Last updated May 24, 2017

Place for me to store notes on reinforcement learning, with a focus on the details of the derivations.

This is a draft, and will never be more than a draft. Intended as a reference for me, may not be legible to other people. Only posting publicly in case other people find it useful.

TODO: Add paper links for where I first encountered these proofs, relevant papers, etc.

Table of Contents


Let \(X\) be a random variable with known p.d.f. \(p_\theta(X)\). (From here on, \(\theta\) will be omitted. In general, \(\theta\) will be specified the first time, and will be implicit all other times.) Let \(J(\theta)\) be some cost function defined as

\[J(\theta) = \mathbb{E}[f(X)] = \int_x f(x)p(x)\, dx\]

for some arbitrary function \(f(x)\) that does not depend on \(\theta\).

We want to compute \(\nabla_\theta J(\theta)\). Using the log derivative trick, we can change the gradient of the expectation to the expectation of the gradient.

\[\nabla_\theta J(\theta) = \int_x f(x) \nabla_\theta p(x) \, dx = \int_x f(x) p(x) \nabla_\theta \log(p(x)) \, dx = \mathbb{E}[f(x) \nabla_\theta \log(p(x))]\]

Now that this is an expectation, we can get an approximate gradient by sampling \(x\).

So far, none of the derivation is RL specific. Let’s now suppose the random variable is trajectories \(\tau = (s_0,a_0,s_1,a_1,s_2,\cdots)\), generated by policy \(\pi_\theta\) in an MDP. Let’s then have \(f(\tau)\) be the reward over the trajectory. \(J(\theta)\) is now the expected reward of the policy, and the gradient gives a way to update the policy to increased reward.

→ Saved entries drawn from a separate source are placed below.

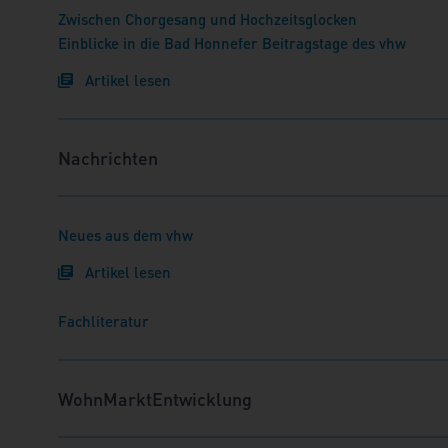
Zwischen Chorgesang und Hochzeitsglocken
Einblicke in die Bad Honnefer Beitragstage des vhw
Artikel lesen
Nachrichten
Neues aus dem vhw
Artikel lesen
Fachliteratur
WohnMarktEntwicklung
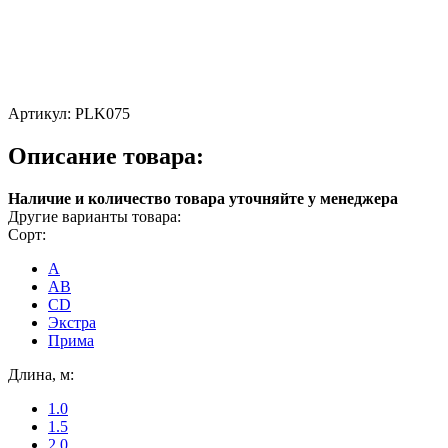
Артикул:
PLK075
Описание товара:
Наличие и количество товара уточняйте у менеджера
Другие варианты товара:
Сорт:
A
AB
CD
Экстра
Прима
Длина, м:
1.0
1.5
2.0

Once we assume we’re in an MDP, we get some magic cancellations.

\[p(\tau) = p(s_0) \prod_{i=0}^\infty \pi(a_i|s_i)p(s_{i+1}|s_i)\] \[\log p(\tau) = \log p(s_0) + \sum_{i} \left(\log \pi(a_i|s_i) + \log p(s_{i+1}|s_i) \right)\]

Note that the dynamics (\(p(s_0)\) and \(p(s_{i+1}|s_i)\)) do not depend on \(\theta\), so when we compute the gradient, they get cancelled out, leaving.

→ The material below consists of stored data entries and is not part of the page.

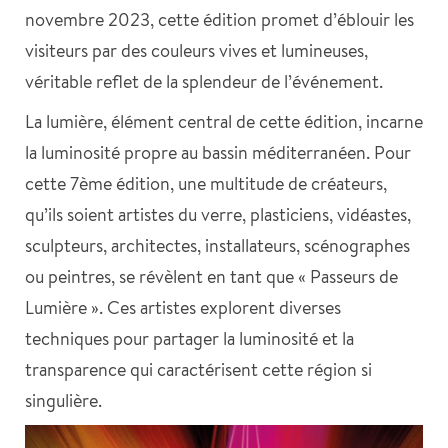
novembre 2023, cette édition promet d’éblouir les
visiteurs par des couleurs vives et lumineuses,
véritable reflet de la splendeur de l’événement.
La lumière, élément central de cette édition, incarne
la luminosité propre au bassin méditerranéen. Pour
cette 7ème édition, une multitude de créateurs,
qu’ils soient artistes du verre, plasticiens, vidéastes,
sculpteurs, architectes, installateurs, scénographes
ou peintres, se révèlent en tant que « Passeurs de
Lumière ». Ces artistes explorent diverses
techniques pour partager la luminosité et la
transparence qui caractérisent cette région si
singulière.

\[g = \nabla_\theta J(\theta) = \mathbb{E}\left[f(\tau) \sum_{i} \nabla_\theta \log \pi_\theta(a_i|s_i)\right]\]

Expectation of Score Function is Zero.


\[\mathbb{E}_{a_i|s_i}\left[\nabla_\theta \log \pi(a_i | s_i)\right] = \int_{a_i} \pi(a_i|s_i)\nabla_\theta \log \pi(a_i | s_i) \,da_i = \int_{a_i} \nabla_\theta \pi(a_i|s_i) \,da_i = \nabla_\theta \int_{a_i} \pi(a_i|s_i) \,da_i = \nabla_\theta 1 = 0\]

Any time we can move everything except the score function out of the expectation, we can cancel that term.

The equality above is true for any distribution, but the \(a_i\vert s_i\) distribution is especially helpful for MDPs. By the Markov property, \(a_i\vert s_i\) is the same as \(a_i \vert s_{0:i},a_{0:i-1}\).

REINFORCE Variance Reduction

Now that we’re married to the MDP framework, there are ways to quickly reduce variance without adding any bias.

Observation 1: When we take an action at timestep \(t\), it can only affect the rewards from timesteps \(t\) and onward. Assuming \(f(\tau) = R(\tau)\), let

\[R_{a:b} = \sum_{i=a}^b r_i\]

Note \(R(\tau) = R_{0:\infty}\).

We’ll use similar notation to denote trajectories. \(\tau_{a:b}\) indicates states, actions, and rewards from time \(a\) to \(b\).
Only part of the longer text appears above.